--- Data supplied Enclosed Below ---

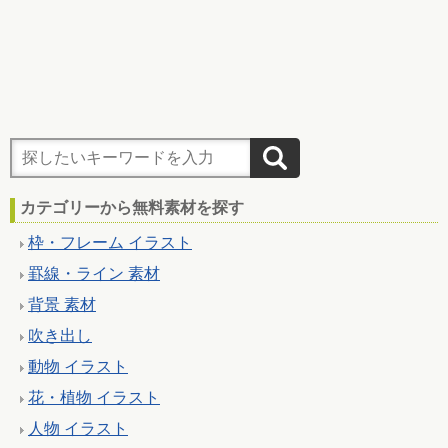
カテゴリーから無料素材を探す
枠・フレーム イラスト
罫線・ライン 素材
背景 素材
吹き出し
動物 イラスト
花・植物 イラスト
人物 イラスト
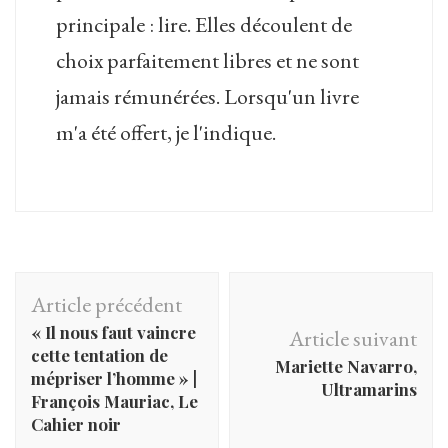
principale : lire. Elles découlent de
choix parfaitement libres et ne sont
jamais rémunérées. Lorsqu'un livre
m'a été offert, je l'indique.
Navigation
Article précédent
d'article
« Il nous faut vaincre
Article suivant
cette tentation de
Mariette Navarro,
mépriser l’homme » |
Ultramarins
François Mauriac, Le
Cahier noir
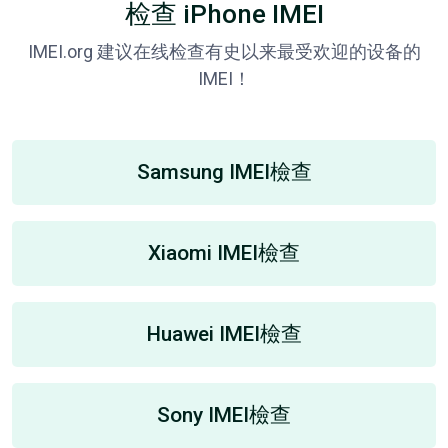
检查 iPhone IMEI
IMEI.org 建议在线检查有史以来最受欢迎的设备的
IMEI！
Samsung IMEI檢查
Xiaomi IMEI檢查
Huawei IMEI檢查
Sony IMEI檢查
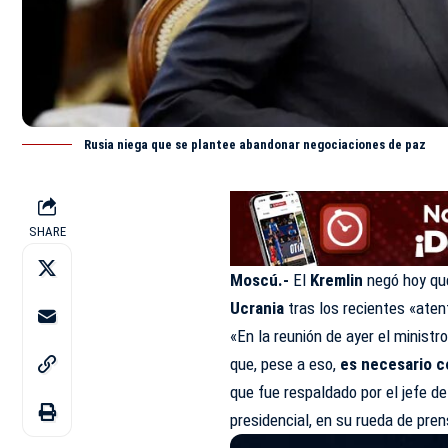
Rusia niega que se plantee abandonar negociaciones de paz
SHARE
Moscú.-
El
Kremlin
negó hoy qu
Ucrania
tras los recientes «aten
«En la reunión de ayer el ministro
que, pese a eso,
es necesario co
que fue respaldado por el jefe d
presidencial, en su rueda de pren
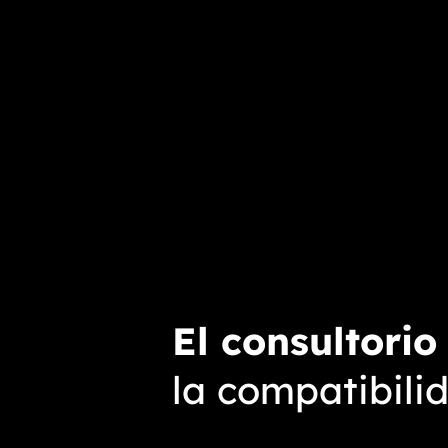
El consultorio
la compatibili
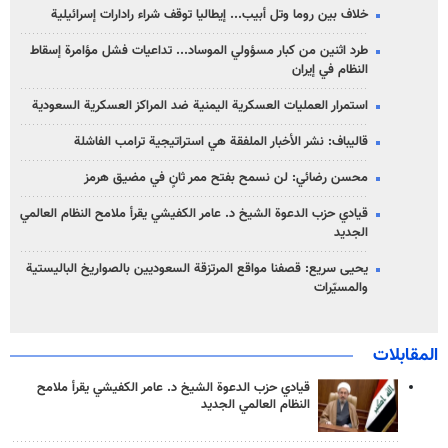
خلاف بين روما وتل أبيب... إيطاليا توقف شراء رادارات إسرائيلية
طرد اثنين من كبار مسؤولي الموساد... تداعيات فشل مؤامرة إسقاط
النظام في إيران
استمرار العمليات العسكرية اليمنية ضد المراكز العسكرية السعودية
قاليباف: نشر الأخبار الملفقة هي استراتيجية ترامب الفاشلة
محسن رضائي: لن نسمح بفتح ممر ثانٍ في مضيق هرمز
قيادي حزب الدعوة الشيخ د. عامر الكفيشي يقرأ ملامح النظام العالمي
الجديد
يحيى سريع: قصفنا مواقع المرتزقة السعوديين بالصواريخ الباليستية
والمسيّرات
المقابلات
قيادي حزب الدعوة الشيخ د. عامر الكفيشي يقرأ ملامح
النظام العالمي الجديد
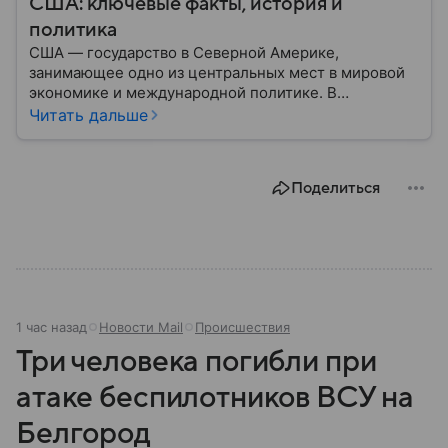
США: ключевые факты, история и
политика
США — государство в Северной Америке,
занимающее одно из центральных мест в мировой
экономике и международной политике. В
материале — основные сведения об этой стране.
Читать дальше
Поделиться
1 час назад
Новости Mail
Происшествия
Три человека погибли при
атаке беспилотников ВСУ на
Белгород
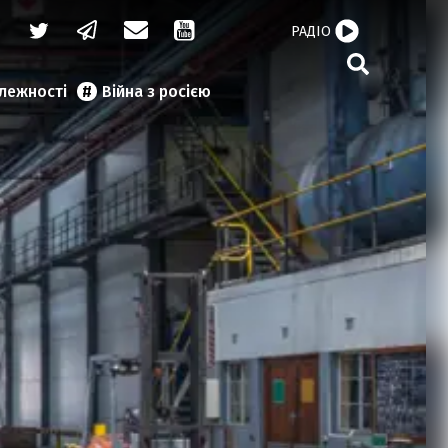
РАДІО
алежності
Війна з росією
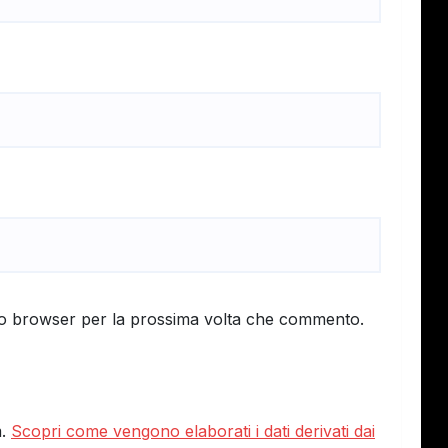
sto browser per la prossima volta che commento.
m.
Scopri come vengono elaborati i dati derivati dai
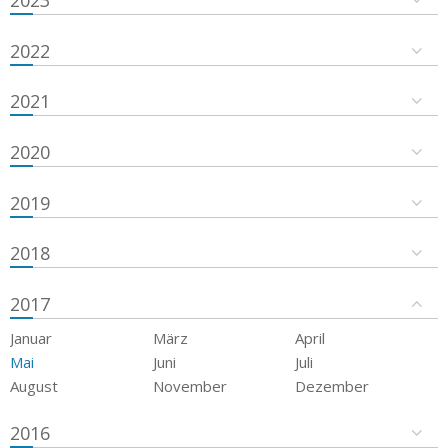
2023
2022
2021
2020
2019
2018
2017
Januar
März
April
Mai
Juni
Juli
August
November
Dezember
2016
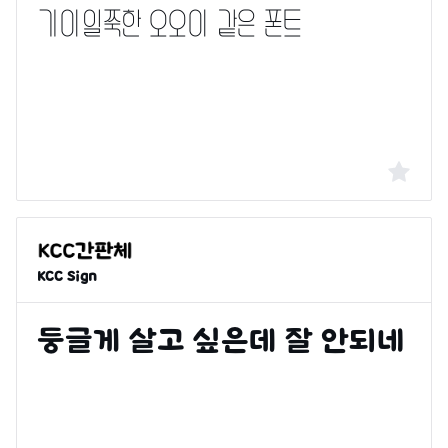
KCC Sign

--- End of Enclosed Data supplied ---

* [About this task] The lines in the entries above that carry the word "الدعوة" must be copied.

* [Result for this task]
قيادي حزب الدعوة الشيخ د. عامر الكفيشي يقرأ ملامح النظام العالمي
قيادي حزب الدعوة الشيخ د. عامر الكفيشي يقرأ ملامح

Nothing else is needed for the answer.